Ingredients
Equipment
Method
Instructions
- Place Oreo cookies in a food processor and pulse until fine crumbs form. Alternatively, place cookies in a sealed zip-top bag and crush using a rolling pin until reduced to fine crumbs.
- Transfer cookie crumbs to a mixing bowl. Add softened cream cheese and stir with a spatula until completely combined and uniform in color.
- Scoop tablespoon-sized portions of the mixture and roll into firm balls between your palms. Place each truffle onto a parchment-lined baking sheet. Repeat until all mixture is shaped.

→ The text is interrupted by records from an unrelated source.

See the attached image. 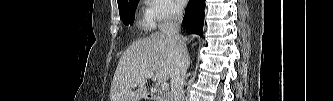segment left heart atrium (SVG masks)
<instances>
[{"label": "left heart atrium", "mask_w": 333, "mask_h": 101, "mask_svg": "<svg viewBox=\"0 0 333 101\" xmlns=\"http://www.w3.org/2000/svg\"><path fill=\"white\" fill-rule=\"evenodd\" d=\"M176 4L178 5V7L183 8V6L185 4V1H183V0H177Z\"/></svg>", "instance_id": "1"}]
</instances>
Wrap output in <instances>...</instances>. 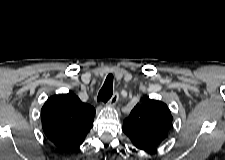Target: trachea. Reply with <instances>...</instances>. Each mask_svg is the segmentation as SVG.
I'll return each instance as SVG.
<instances>
[{
	"mask_svg": "<svg viewBox=\"0 0 225 160\" xmlns=\"http://www.w3.org/2000/svg\"><path fill=\"white\" fill-rule=\"evenodd\" d=\"M113 94V75L109 74L103 84V87L98 93L97 100L106 103Z\"/></svg>",
	"mask_w": 225,
	"mask_h": 160,
	"instance_id": "3493384b",
	"label": "trachea"
}]
</instances>
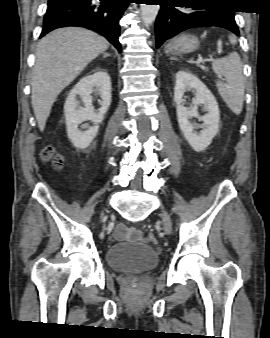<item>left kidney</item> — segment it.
<instances>
[{"mask_svg":"<svg viewBox=\"0 0 270 338\" xmlns=\"http://www.w3.org/2000/svg\"><path fill=\"white\" fill-rule=\"evenodd\" d=\"M191 89L195 91V100L194 107L189 109L183 105V95ZM174 101L177 106L178 124L185 139L195 151L205 150L219 129L220 111L214 95L197 76L187 70H181L176 73ZM200 104L207 111L204 116L198 114L197 106ZM193 117L204 122L200 134L194 132L195 125L189 121Z\"/></svg>","mask_w":270,"mask_h":338,"instance_id":"obj_1","label":"left kidney"}]
</instances>
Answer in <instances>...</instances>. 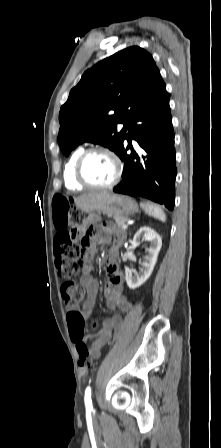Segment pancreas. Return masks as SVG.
I'll list each match as a JSON object with an SVG mask.
<instances>
[{
    "label": "pancreas",
    "instance_id": "pancreas-1",
    "mask_svg": "<svg viewBox=\"0 0 221 448\" xmlns=\"http://www.w3.org/2000/svg\"><path fill=\"white\" fill-rule=\"evenodd\" d=\"M128 219V217L114 216V220L119 228H123Z\"/></svg>",
    "mask_w": 221,
    "mask_h": 448
}]
</instances>
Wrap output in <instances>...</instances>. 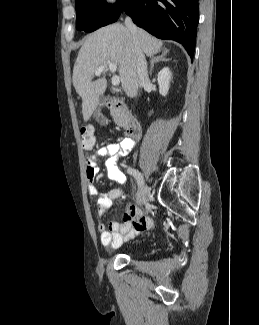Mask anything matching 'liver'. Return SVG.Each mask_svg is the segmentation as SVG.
<instances>
[{
	"label": "liver",
	"instance_id": "1",
	"mask_svg": "<svg viewBox=\"0 0 259 325\" xmlns=\"http://www.w3.org/2000/svg\"><path fill=\"white\" fill-rule=\"evenodd\" d=\"M140 47L147 56L160 52L162 41L146 31L138 29ZM134 41L127 27L114 23L102 27L87 36L73 68V85L82 98L83 119L87 122L99 105L107 81L100 78L92 81L95 71L107 62L118 65L122 88L128 97H135L138 92V79L134 67Z\"/></svg>",
	"mask_w": 259,
	"mask_h": 325
}]
</instances>
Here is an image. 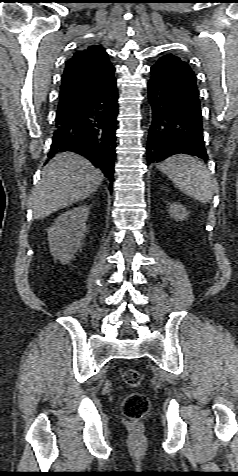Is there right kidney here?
Returning a JSON list of instances; mask_svg holds the SVG:
<instances>
[{
    "label": "right kidney",
    "mask_w": 238,
    "mask_h": 476,
    "mask_svg": "<svg viewBox=\"0 0 238 476\" xmlns=\"http://www.w3.org/2000/svg\"><path fill=\"white\" fill-rule=\"evenodd\" d=\"M89 210L87 205L69 210L61 214L49 228V249L55 260L66 264L78 251L87 231Z\"/></svg>",
    "instance_id": "ca27d5eb"
}]
</instances>
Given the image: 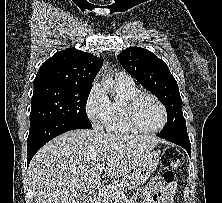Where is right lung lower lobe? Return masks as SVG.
<instances>
[{"instance_id": "1", "label": "right lung lower lobe", "mask_w": 222, "mask_h": 203, "mask_svg": "<svg viewBox=\"0 0 222 203\" xmlns=\"http://www.w3.org/2000/svg\"><path fill=\"white\" fill-rule=\"evenodd\" d=\"M91 124L71 120L49 119L30 125L27 139V166L35 153L54 137L74 129H90Z\"/></svg>"}]
</instances>
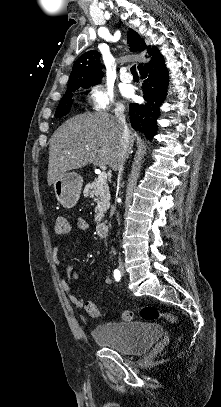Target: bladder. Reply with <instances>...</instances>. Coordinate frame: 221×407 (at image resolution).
Here are the masks:
<instances>
[{
	"mask_svg": "<svg viewBox=\"0 0 221 407\" xmlns=\"http://www.w3.org/2000/svg\"><path fill=\"white\" fill-rule=\"evenodd\" d=\"M162 332L163 328L160 325L141 322L109 323L95 327L92 336L98 345L133 355L146 352Z\"/></svg>",
	"mask_w": 221,
	"mask_h": 407,
	"instance_id": "31cf9c89",
	"label": "bladder"
}]
</instances>
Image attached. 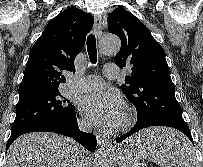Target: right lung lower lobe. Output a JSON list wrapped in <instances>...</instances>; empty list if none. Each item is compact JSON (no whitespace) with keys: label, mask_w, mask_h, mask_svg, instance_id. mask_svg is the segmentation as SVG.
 I'll use <instances>...</instances> for the list:
<instances>
[{"label":"right lung lower lobe","mask_w":203,"mask_h":167,"mask_svg":"<svg viewBox=\"0 0 203 167\" xmlns=\"http://www.w3.org/2000/svg\"><path fill=\"white\" fill-rule=\"evenodd\" d=\"M38 131L55 132L58 134L73 137L78 143L83 145L90 152H94L96 149V143H97L96 137L93 134H88L79 130L76 114L74 113L71 116L64 117L58 120H52L49 122L40 123L32 127H29L21 132L12 134L7 142L6 150L9 148L12 142L20 135L29 133V132H38Z\"/></svg>","instance_id":"1"}]
</instances>
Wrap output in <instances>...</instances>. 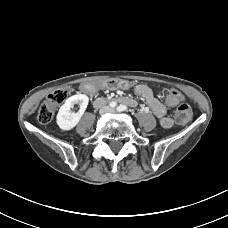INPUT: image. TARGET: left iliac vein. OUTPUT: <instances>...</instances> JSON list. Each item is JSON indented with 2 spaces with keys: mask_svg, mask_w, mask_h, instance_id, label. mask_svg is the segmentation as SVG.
Masks as SVG:
<instances>
[{
  "mask_svg": "<svg viewBox=\"0 0 228 228\" xmlns=\"http://www.w3.org/2000/svg\"><path fill=\"white\" fill-rule=\"evenodd\" d=\"M110 112H111V113H114V112H115V110H114V109H110Z\"/></svg>",
  "mask_w": 228,
  "mask_h": 228,
  "instance_id": "4c4485c4",
  "label": "left iliac vein"
}]
</instances>
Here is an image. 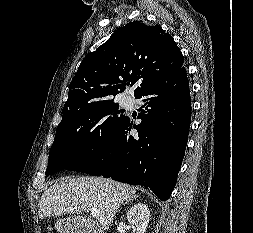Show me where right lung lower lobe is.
<instances>
[{"instance_id": "right-lung-lower-lobe-1", "label": "right lung lower lobe", "mask_w": 253, "mask_h": 233, "mask_svg": "<svg viewBox=\"0 0 253 233\" xmlns=\"http://www.w3.org/2000/svg\"><path fill=\"white\" fill-rule=\"evenodd\" d=\"M136 99L141 123L133 125L126 116L105 147L68 170L103 176L150 188L167 200L177 181L191 121L189 82L184 67L154 80Z\"/></svg>"}]
</instances>
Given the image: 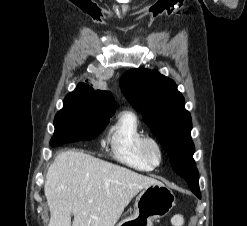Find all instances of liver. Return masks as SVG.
Returning <instances> with one entry per match:
<instances>
[{"label":"liver","mask_w":247,"mask_h":226,"mask_svg":"<svg viewBox=\"0 0 247 226\" xmlns=\"http://www.w3.org/2000/svg\"><path fill=\"white\" fill-rule=\"evenodd\" d=\"M156 183L160 182L83 152L62 151L46 174L48 226H114L132 198Z\"/></svg>","instance_id":"6515ba94"}]
</instances>
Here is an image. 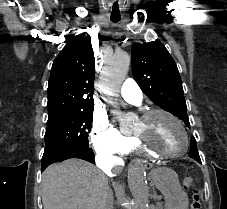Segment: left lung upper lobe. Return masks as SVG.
<instances>
[{
    "instance_id": "5c2ea615",
    "label": "left lung upper lobe",
    "mask_w": 227,
    "mask_h": 209,
    "mask_svg": "<svg viewBox=\"0 0 227 209\" xmlns=\"http://www.w3.org/2000/svg\"><path fill=\"white\" fill-rule=\"evenodd\" d=\"M132 73L142 91L159 107L190 127L178 68L160 41L134 43L131 50ZM189 156L201 163L195 138Z\"/></svg>"
}]
</instances>
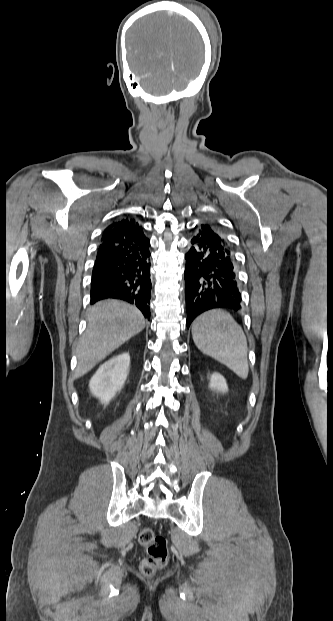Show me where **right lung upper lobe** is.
I'll return each mask as SVG.
<instances>
[{
  "instance_id": "cb5924a9",
  "label": "right lung upper lobe",
  "mask_w": 333,
  "mask_h": 621,
  "mask_svg": "<svg viewBox=\"0 0 333 621\" xmlns=\"http://www.w3.org/2000/svg\"><path fill=\"white\" fill-rule=\"evenodd\" d=\"M107 242L136 248L149 245V240L143 234V228L134 219L128 217L113 222L104 230L101 243Z\"/></svg>"
}]
</instances>
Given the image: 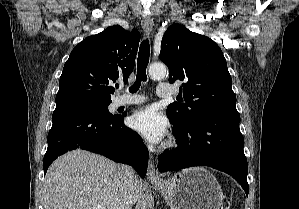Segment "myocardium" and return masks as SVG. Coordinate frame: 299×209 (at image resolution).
<instances>
[{
    "label": "myocardium",
    "instance_id": "obj_1",
    "mask_svg": "<svg viewBox=\"0 0 299 209\" xmlns=\"http://www.w3.org/2000/svg\"><path fill=\"white\" fill-rule=\"evenodd\" d=\"M175 146V142L171 141L167 144V148H172Z\"/></svg>",
    "mask_w": 299,
    "mask_h": 209
}]
</instances>
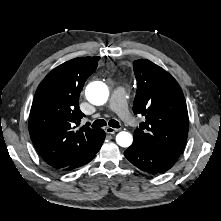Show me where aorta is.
I'll return each mask as SVG.
<instances>
[{
  "label": "aorta",
  "instance_id": "obj_1",
  "mask_svg": "<svg viewBox=\"0 0 221 221\" xmlns=\"http://www.w3.org/2000/svg\"><path fill=\"white\" fill-rule=\"evenodd\" d=\"M86 98L93 105H103L109 97V90L106 84L100 81L90 83L86 87ZM116 142L121 147H129L133 142V137L129 132H119L116 136Z\"/></svg>",
  "mask_w": 221,
  "mask_h": 221
}]
</instances>
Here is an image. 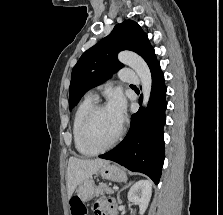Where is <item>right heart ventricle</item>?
<instances>
[{
    "instance_id": "1",
    "label": "right heart ventricle",
    "mask_w": 223,
    "mask_h": 215,
    "mask_svg": "<svg viewBox=\"0 0 223 215\" xmlns=\"http://www.w3.org/2000/svg\"><path fill=\"white\" fill-rule=\"evenodd\" d=\"M95 105L94 99L92 98H85L78 106L73 122H72V137L73 143L76 151L84 156H93L95 155L91 149H89L83 142L82 139V126L84 120L91 110V108Z\"/></svg>"
}]
</instances>
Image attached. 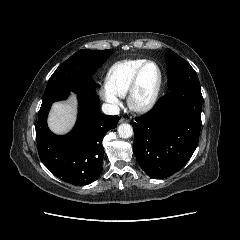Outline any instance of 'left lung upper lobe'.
<instances>
[{
    "mask_svg": "<svg viewBox=\"0 0 240 240\" xmlns=\"http://www.w3.org/2000/svg\"><path fill=\"white\" fill-rule=\"evenodd\" d=\"M165 60L167 63L169 91L186 86L200 87L195 70L186 60L170 49L166 50Z\"/></svg>",
    "mask_w": 240,
    "mask_h": 240,
    "instance_id": "obj_1",
    "label": "left lung upper lobe"
}]
</instances>
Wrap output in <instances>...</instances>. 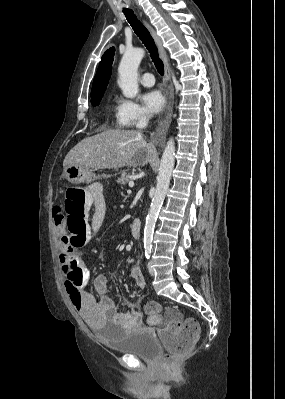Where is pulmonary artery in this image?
<instances>
[{"label": "pulmonary artery", "instance_id": "e3ab8cb5", "mask_svg": "<svg viewBox=\"0 0 285 399\" xmlns=\"http://www.w3.org/2000/svg\"><path fill=\"white\" fill-rule=\"evenodd\" d=\"M140 83L147 87L153 86L155 83L153 74L149 72L143 73L140 77Z\"/></svg>", "mask_w": 285, "mask_h": 399}]
</instances>
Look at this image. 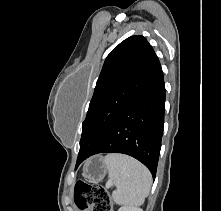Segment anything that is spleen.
Instances as JSON below:
<instances>
[{
    "mask_svg": "<svg viewBox=\"0 0 221 211\" xmlns=\"http://www.w3.org/2000/svg\"><path fill=\"white\" fill-rule=\"evenodd\" d=\"M108 177L116 185L112 198L118 205L139 206L148 196L152 177L140 162L123 154H108L103 159Z\"/></svg>",
    "mask_w": 221,
    "mask_h": 211,
    "instance_id": "1",
    "label": "spleen"
}]
</instances>
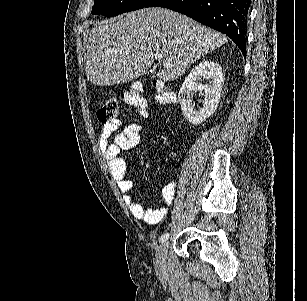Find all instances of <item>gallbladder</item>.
Here are the masks:
<instances>
[{"instance_id": "gallbladder-1", "label": "gallbladder", "mask_w": 307, "mask_h": 301, "mask_svg": "<svg viewBox=\"0 0 307 301\" xmlns=\"http://www.w3.org/2000/svg\"><path fill=\"white\" fill-rule=\"evenodd\" d=\"M150 76H155V70H152V72H150Z\"/></svg>"}]
</instances>
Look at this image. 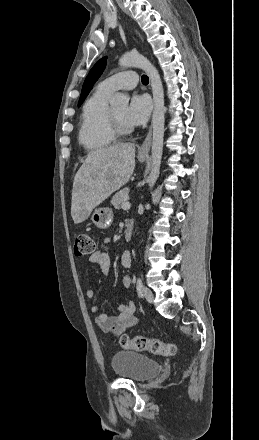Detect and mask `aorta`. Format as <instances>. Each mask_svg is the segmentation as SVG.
Segmentation results:
<instances>
[{
	"label": "aorta",
	"mask_w": 259,
	"mask_h": 440,
	"mask_svg": "<svg viewBox=\"0 0 259 440\" xmlns=\"http://www.w3.org/2000/svg\"><path fill=\"white\" fill-rule=\"evenodd\" d=\"M121 67H138L148 75L153 94L154 111L152 117L153 141H152V168L148 178L149 187L152 188L159 176L164 136V91L160 75L157 69L144 56L136 53L123 55L119 60ZM129 97L123 93H116L110 99L113 107H127Z\"/></svg>",
	"instance_id": "1"
}]
</instances>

- Chill truffle balls in the refrigerator for 30 minutes or freezer for 15 minutes until firm enough for dipping.
- Melt candy melts in a microwave-safe bowl in 30-second intervals at medium power, stirring between each session until smooth. Stir in vegetable shortening if desired for a shinier, smoother finish.
- Using a dipping fork or regular fork, dip each chilled truffle ball into the melted candy coating. Tap gently to remove excess coating, then return to the parchment-lined tray.
- While the coating is still wet, decorate with sprinkles or edible pearls as desired.
- Allow coated truffles to set at room temperature, or chill in the refrigerator for 10 to 15 minutes until the coating is completely hardened.
- Serve chilled. Store leftovers in an airtight container in the refrigerator for up to one week.